MobileRead Forums - View Single Post - Recipes for RDS.ca, TSN.ca and TheHockeynews.com

Starson17 · 11-19-2010, 10:21 AM

Quote:

Originally Posted by Nexus

Starting from this page (http://tsn.ca/nhl/story/?id=nhl), I understand I have to use the parse_index command in my recipe,

Correct.

Quote:

someone is kind enough to give me a hint

Look at some samples.
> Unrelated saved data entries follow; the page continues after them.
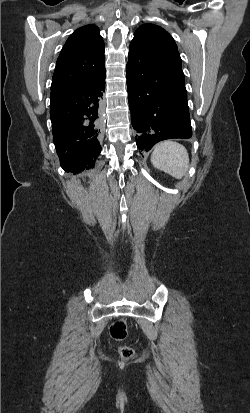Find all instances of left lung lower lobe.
Here are the masks:
<instances>
[{
    "mask_svg": "<svg viewBox=\"0 0 250 413\" xmlns=\"http://www.w3.org/2000/svg\"><path fill=\"white\" fill-rule=\"evenodd\" d=\"M131 123L140 151L192 136L183 71L148 38L130 45L126 67Z\"/></svg>",
    "mask_w": 250,
    "mask_h": 413,
    "instance_id": "obj_1",
    "label": "left lung lower lobe"
}]
</instances>
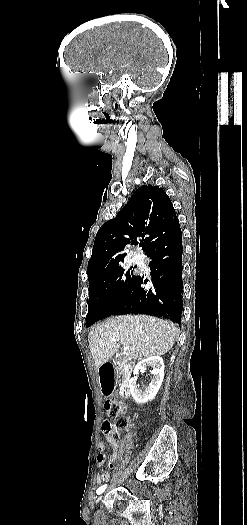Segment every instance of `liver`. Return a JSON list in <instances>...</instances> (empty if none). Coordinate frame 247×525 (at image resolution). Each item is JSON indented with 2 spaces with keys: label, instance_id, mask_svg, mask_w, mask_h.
<instances>
[{
  "label": "liver",
  "instance_id": "1",
  "mask_svg": "<svg viewBox=\"0 0 247 525\" xmlns=\"http://www.w3.org/2000/svg\"><path fill=\"white\" fill-rule=\"evenodd\" d=\"M180 329L172 321L149 315H120L91 329L88 337L96 369L110 361L122 347L125 359L144 361L153 355H165L174 345Z\"/></svg>",
  "mask_w": 247,
  "mask_h": 525
}]
</instances>
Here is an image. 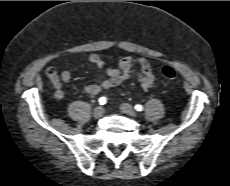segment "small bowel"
<instances>
[{
    "instance_id": "obj_1",
    "label": "small bowel",
    "mask_w": 230,
    "mask_h": 186,
    "mask_svg": "<svg viewBox=\"0 0 230 186\" xmlns=\"http://www.w3.org/2000/svg\"><path fill=\"white\" fill-rule=\"evenodd\" d=\"M89 62L99 72V78L95 83L86 85L84 92L88 95H97L103 91L109 90L120 85L122 82L137 77L140 86L144 91H148L155 86V76L152 72L150 63L145 58H133L125 56L118 62L116 67H106V63L100 55L92 53L89 56ZM135 67L139 71L134 70ZM105 75L108 77L106 78ZM71 79V70L64 69L60 77H54L55 98L61 100L64 98L62 84L68 83Z\"/></svg>"
}]
</instances>
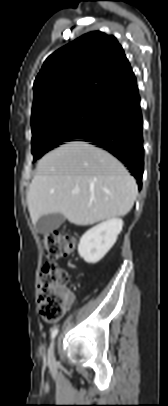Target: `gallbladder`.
I'll list each match as a JSON object with an SVG mask.
<instances>
[{"label":"gallbladder","instance_id":"gallbladder-1","mask_svg":"<svg viewBox=\"0 0 168 406\" xmlns=\"http://www.w3.org/2000/svg\"><path fill=\"white\" fill-rule=\"evenodd\" d=\"M65 222V217L59 213L41 216L35 224L37 232L49 234Z\"/></svg>","mask_w":168,"mask_h":406}]
</instances>
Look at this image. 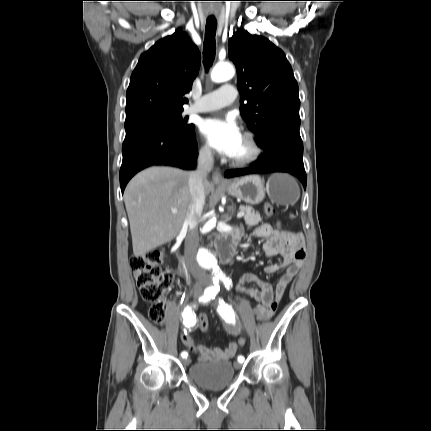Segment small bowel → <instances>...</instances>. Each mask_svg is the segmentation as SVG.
Returning <instances> with one entry per match:
<instances>
[{"label": "small bowel", "mask_w": 431, "mask_h": 431, "mask_svg": "<svg viewBox=\"0 0 431 431\" xmlns=\"http://www.w3.org/2000/svg\"><path fill=\"white\" fill-rule=\"evenodd\" d=\"M253 234L256 237L267 239L264 245L266 256L271 257L277 254L282 256L280 263L267 266L265 272L274 274L285 269L275 288L251 273L244 274L239 280L238 290L258 302L256 306L257 310L260 311L258 319L266 320L272 317L277 310L285 289L302 266L306 254L303 239L299 234L279 231L270 224L258 226ZM247 284H255V287H247ZM237 344L238 342L236 341L226 348H220L206 347L196 343L191 352L200 362L229 360L240 349Z\"/></svg>", "instance_id": "1"}]
</instances>
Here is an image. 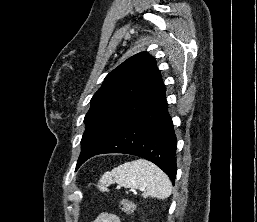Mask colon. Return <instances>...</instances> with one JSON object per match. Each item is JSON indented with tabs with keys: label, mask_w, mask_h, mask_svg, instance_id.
Instances as JSON below:
<instances>
[{
	"label": "colon",
	"mask_w": 257,
	"mask_h": 222,
	"mask_svg": "<svg viewBox=\"0 0 257 222\" xmlns=\"http://www.w3.org/2000/svg\"><path fill=\"white\" fill-rule=\"evenodd\" d=\"M121 207H122V210H123L124 212H129V206H128V203H127L126 201H123V202H122Z\"/></svg>",
	"instance_id": "obj_1"
}]
</instances>
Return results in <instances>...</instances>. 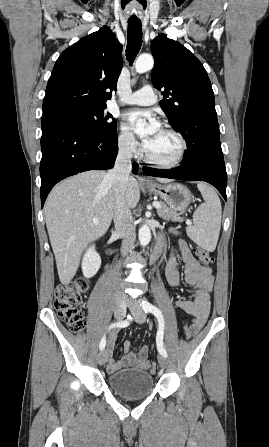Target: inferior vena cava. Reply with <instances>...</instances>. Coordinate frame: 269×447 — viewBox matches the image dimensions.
Segmentation results:
<instances>
[{
    "instance_id": "obj_1",
    "label": "inferior vena cava",
    "mask_w": 269,
    "mask_h": 447,
    "mask_svg": "<svg viewBox=\"0 0 269 447\" xmlns=\"http://www.w3.org/2000/svg\"><path fill=\"white\" fill-rule=\"evenodd\" d=\"M131 144L132 140L128 144H119L115 166L105 176V180H109L113 184L112 190L115 198L113 220L115 233H119L123 237L121 245L122 255H126L127 251L131 249L136 235L134 220L126 202L128 176L132 170Z\"/></svg>"
}]
</instances>
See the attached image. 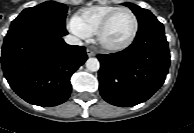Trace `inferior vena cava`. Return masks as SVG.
<instances>
[{"instance_id":"obj_1","label":"inferior vena cava","mask_w":194,"mask_h":133,"mask_svg":"<svg viewBox=\"0 0 194 133\" xmlns=\"http://www.w3.org/2000/svg\"><path fill=\"white\" fill-rule=\"evenodd\" d=\"M64 40L67 44L70 45H82V41L79 38L72 35L65 36Z\"/></svg>"}]
</instances>
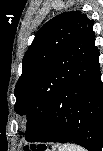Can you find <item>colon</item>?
Here are the masks:
<instances>
[{
    "mask_svg": "<svg viewBox=\"0 0 103 151\" xmlns=\"http://www.w3.org/2000/svg\"><path fill=\"white\" fill-rule=\"evenodd\" d=\"M24 151H46V150L42 147H39V148H32V149L25 148Z\"/></svg>",
    "mask_w": 103,
    "mask_h": 151,
    "instance_id": "colon-1",
    "label": "colon"
}]
</instances>
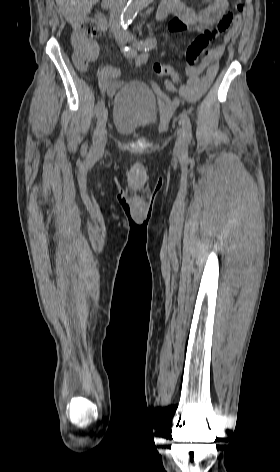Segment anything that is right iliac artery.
Segmentation results:
<instances>
[{"instance_id": "obj_1", "label": "right iliac artery", "mask_w": 280, "mask_h": 472, "mask_svg": "<svg viewBox=\"0 0 280 472\" xmlns=\"http://www.w3.org/2000/svg\"><path fill=\"white\" fill-rule=\"evenodd\" d=\"M122 51L127 58H134L137 55V51L134 48L131 47H124L122 48ZM112 73V67L107 66L101 70L98 76V81H99V87L101 89L102 95H104V92L107 87V82L108 78ZM104 108V99L102 98L101 100L98 101V103L95 106V114L98 116L102 109Z\"/></svg>"}]
</instances>
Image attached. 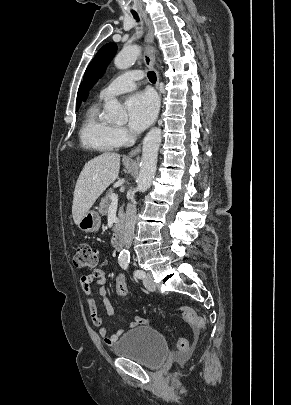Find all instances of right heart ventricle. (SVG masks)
<instances>
[{"instance_id":"right-heart-ventricle-1","label":"right heart ventricle","mask_w":291,"mask_h":405,"mask_svg":"<svg viewBox=\"0 0 291 405\" xmlns=\"http://www.w3.org/2000/svg\"><path fill=\"white\" fill-rule=\"evenodd\" d=\"M115 127L105 121L100 114V104L93 103L86 111L80 129V139L84 147L99 152L112 151L119 146Z\"/></svg>"}]
</instances>
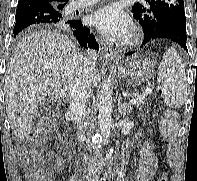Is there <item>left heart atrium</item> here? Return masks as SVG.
I'll return each mask as SVG.
<instances>
[{
    "instance_id": "obj_1",
    "label": "left heart atrium",
    "mask_w": 197,
    "mask_h": 181,
    "mask_svg": "<svg viewBox=\"0 0 197 181\" xmlns=\"http://www.w3.org/2000/svg\"><path fill=\"white\" fill-rule=\"evenodd\" d=\"M91 22L106 36L117 39L125 38L131 27L130 19L115 4L97 10L91 16Z\"/></svg>"
}]
</instances>
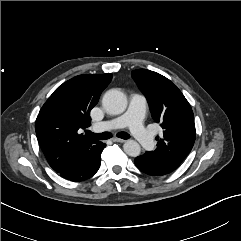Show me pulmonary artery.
Returning a JSON list of instances; mask_svg holds the SVG:
<instances>
[{"label":"pulmonary artery","mask_w":241,"mask_h":241,"mask_svg":"<svg viewBox=\"0 0 241 241\" xmlns=\"http://www.w3.org/2000/svg\"><path fill=\"white\" fill-rule=\"evenodd\" d=\"M146 111V99L142 94L135 93L130 98L128 111L121 117L104 121L95 129L111 130L128 127L131 134L146 149H151L155 141L151 133L144 127L143 118Z\"/></svg>","instance_id":"obj_1"}]
</instances>
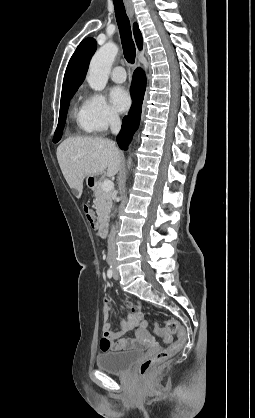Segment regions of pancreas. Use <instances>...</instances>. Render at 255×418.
I'll list each match as a JSON object with an SVG mask.
<instances>
[{
    "label": "pancreas",
    "mask_w": 255,
    "mask_h": 418,
    "mask_svg": "<svg viewBox=\"0 0 255 418\" xmlns=\"http://www.w3.org/2000/svg\"><path fill=\"white\" fill-rule=\"evenodd\" d=\"M104 181V179L100 180L94 189V204L99 220L107 217L112 207V191L106 192L102 189Z\"/></svg>",
    "instance_id": "cf45deb5"
}]
</instances>
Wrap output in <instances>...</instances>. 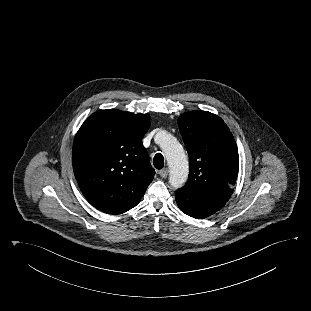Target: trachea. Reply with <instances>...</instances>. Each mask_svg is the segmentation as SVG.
<instances>
[{"mask_svg": "<svg viewBox=\"0 0 311 311\" xmlns=\"http://www.w3.org/2000/svg\"><path fill=\"white\" fill-rule=\"evenodd\" d=\"M153 164H154L155 168L159 169V170L164 167V158H163V155L161 153H157L154 156Z\"/></svg>", "mask_w": 311, "mask_h": 311, "instance_id": "1", "label": "trachea"}]
</instances>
These all use parse_index:

Code:

DrawAndCook.recipe' :
akter.recipe' :
atlantic.recipe' :
auto_prove.recipe' :
axxon_magazine.recipe' :
billorielly.recipe' :
borba.recipe' :
brand_eins.recipe' :
businessworldin.recipe' :
bwmagazine.recipe' :
calgary_herald.recipe' :
comics_com.recipe' :
cynewslive.recipe' :
cyprus_weekly.recipe' :
dani.recipe' :
daum_net.recipe' :
deredactie.recipe' :
economist.recipe' :
economist_free.recipe' :
edmonton_journal.recipe' :
el_cultural.recipe' :
elpais_impreso.recipe' :
elpais_semanal.recipe' :
eluniversalimpresa.recipe' :
entrepeneur.recipe' :
financial_times_uk.recipe' :
fokkeensukke.recipe' :
foreignaffairs.recipe' :
fstream.recipe' :
glas_srpske.recipe' :
go_comics.recipe' :
guardian.recipe' :
haaretz_en.recipe' :
harpers_full.recipe' :
hbr.recipe' :
hbr_blogs.recipe' :
hindu.recipe' :
houston_chronicle.recipe' :
ieeespectrum.recipe' :
inc.recipe' :
india_today.recipe' :
instapaper.recipe' :
johm.recipe' :
joop.recipe' :
kellog_faculty.recipe' :
kidney.recipe' :
lamujerdemivida.recipe' :
laprensa_ni.recipe' :
lemonde_dip.recipe' :
lenta_ru.recipe' :
losservatoreromano_it.recipe' :
lrb_payed.recipe' :
macleans.recipe' :
malaysian_mirror.recipe' :
milenio.recipe' :
ming_pao.recipe' :
monitor.recipe' :
montreal_gazette.recipe' :
national_post.recipe' :
ncrnext.recipe' :
nejm.recipe' :
new_york_review_of_books.recipe' :
new_york_review_of_books_no_sub.recipe' :
newsweek.recipe' :
newsweek_polska.recipe' :
nin.recipe' :
nymag.recipe' :

Since I wrote it, and it's first on the list, let's look at the relevant parts of DrawandCook

Code:

    def parse_index(self):
        feeds = []
        for title, url in [
                            ("They Draw and Cook", "http://www.theydrawandcook.com/")
                            ]:
            articles = self.make_links(url)
            if articles:
                feeds.append((title, articles))
        print 'feeds are: ', feeds
        return feeds

    def make_links(self, url):
        soup = self.index_to_soup(url)
        title = ''
        date = ''
        current_articles = []
        soup = self.index_to_soup(url)
        recipes = soup.findAll('div', attrs={'class': 'date-outer'})
        for recipe in recipes:
            title = recipe.h3.a.string
            page_url = recipe.h3.a['href']
            current_articles.append({'title': title, 'url': page_url, 'description':'', 'date':date})
        return current_articles

The parse_index method needs to return a feed and a list of articles for that feed. The structure above is set up for multiple feeds, but only does a single one, and that's what you want to do, too (unless you want to build multiple feeds).
The hard part is the list of articles, and that's done in make_links. You need to find a title and a url for each article. The date and description can be left blank, or filled in, as you prefer.

You can find the url and title for each article on your page (http://tsn.ca/nhl/story/?id=nhl). Just modify the Feed title and url of your page in parse_feeds, then modify make_links so that the findAll finds all your links, and the for loop finds the title and page_url for each.

Simple.